From the survey analysis: As the economy evolves to a state where nearly everything can be delivered as a service, companies are increasingly tapping external expertise and resources they need — and on an as-needed basis — to fill skills and resource gaps and to accommodate rapidly changing business and customer demands.

That means more temporary staff, more consultants and contract workers, and even “crowd-sourced” projects. In fact, of those companies surveyed as part of Workforce 2020, 83 percent of executives say they will be increasing the use of contingent, intermittent or consultant employees.

6. Comp models, development, technology must change

From the survey analysis: This changing nature of employment is affecting workforce strategies. Of the companies surveyed:

  • 46 percent say they will require changes in compensation plans.
  • 45 percent say they will require increased investment in training.
  • 39 percent say they will result in changes to technology policies to support mobility, bring your own device, etc.
  • Just 38 percent say they have ample data about their workforce to understand their strengths and potential vulnerabilities from a skills perspective, and 39 percent say they use quantifiable metrics and benchmarking as part of their workforce development strategy.
  • Only 42 percent say they know how to extract meaningful insights from the data available to them.

“The C-suite is out of touch”

“To gain advantage in the future, businesses must understand the workforce of tomorrow and its importance to bottom-line success — today,” said Cone of Oxford Economics. “Our research shows that the C-suite is out of touch with HR on business strategy and priorities, and workers are not getting what they want from their employers in terms of incentives, benefits and training.”

Here’s my 2 cents: I haven’t dug through this survey yet, but the highlights of the Workforce 2020 research is a damning indictment of  executive management and their lack of focus on talent and what they should be doing to nurture and grow it for the good of the organization.

I’ll remember this the next time I hear some executive or company’s PR flack spew the nonsense that “our people are our greatest asset.” As this research shows, that is clearly not the case in far too many organizations.

Of course, there’s a lot more going on this week than the latest workplace survey. Here are some HR and workplace-related items you may have missed. This is TLNT’s weekly round-up of news, trends, and insights from the world of talent management. I do it so you don’t have to.

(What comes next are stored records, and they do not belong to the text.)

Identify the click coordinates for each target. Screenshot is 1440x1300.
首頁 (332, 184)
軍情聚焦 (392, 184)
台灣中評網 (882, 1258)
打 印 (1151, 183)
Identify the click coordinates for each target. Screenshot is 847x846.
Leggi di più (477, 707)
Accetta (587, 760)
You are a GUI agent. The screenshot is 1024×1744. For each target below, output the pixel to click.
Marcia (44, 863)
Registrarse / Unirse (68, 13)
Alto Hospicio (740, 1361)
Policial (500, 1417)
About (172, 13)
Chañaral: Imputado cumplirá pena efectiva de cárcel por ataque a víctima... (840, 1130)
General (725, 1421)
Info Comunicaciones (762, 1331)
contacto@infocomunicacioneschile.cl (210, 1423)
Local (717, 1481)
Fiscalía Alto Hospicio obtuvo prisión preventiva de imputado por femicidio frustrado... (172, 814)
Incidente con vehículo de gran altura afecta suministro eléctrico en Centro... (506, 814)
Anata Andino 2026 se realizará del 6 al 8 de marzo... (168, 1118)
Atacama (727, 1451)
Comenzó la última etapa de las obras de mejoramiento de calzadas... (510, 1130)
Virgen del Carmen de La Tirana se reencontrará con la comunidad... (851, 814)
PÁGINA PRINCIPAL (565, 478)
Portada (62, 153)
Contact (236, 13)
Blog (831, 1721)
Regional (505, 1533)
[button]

  • HRCI continues to press ahead. Despite the split between the HR Certification Institute and SHRM over SHRM’s decision to launch their own, competing certifications, HRCI continues to press ahead. They recently announced a partnership with La Asociación Mexicana en Dirección de Recursos Humanos (AMEDIHR), which represents HR professionals throughout Mexico, and also, a grant of $750,000, plus an additional $250,000 matching contribution up to $1,000,000, to the SHRM Foundation. “Our investment in the SHRM Foundation has always been an investment in the future of our profession,” Clarissa Peterson, SPHR, GPHR, chair of HRCI’s board of directors, said about the announcement.
  • Why wellness programs usually don’t work. The New York Times did a deep dive into this week’s Kaiser Family Foundation annual survey on employer-sponsored health plans and came up with this wrinkle: “Despite the fact that employers are “very fond of workplace wellness programs .. while such programs sound great, research shows they rarely work as advertised.”
  • Unpredictable hours stress workers out. The HBR blog recently touched on something we probably all know to be true — “as jobs become ever more dependent on online connectivity and technology, more of us are losing control over our time.” The result? “Workers at the top and bottom of the economic spectrum feel the loss of control dearly, and technology is often the culprit. Whether it’s a buzzing smartphone or software that tracks our whereabouts, the more hard to predict our schedules become, the less real flexibility many of us have.”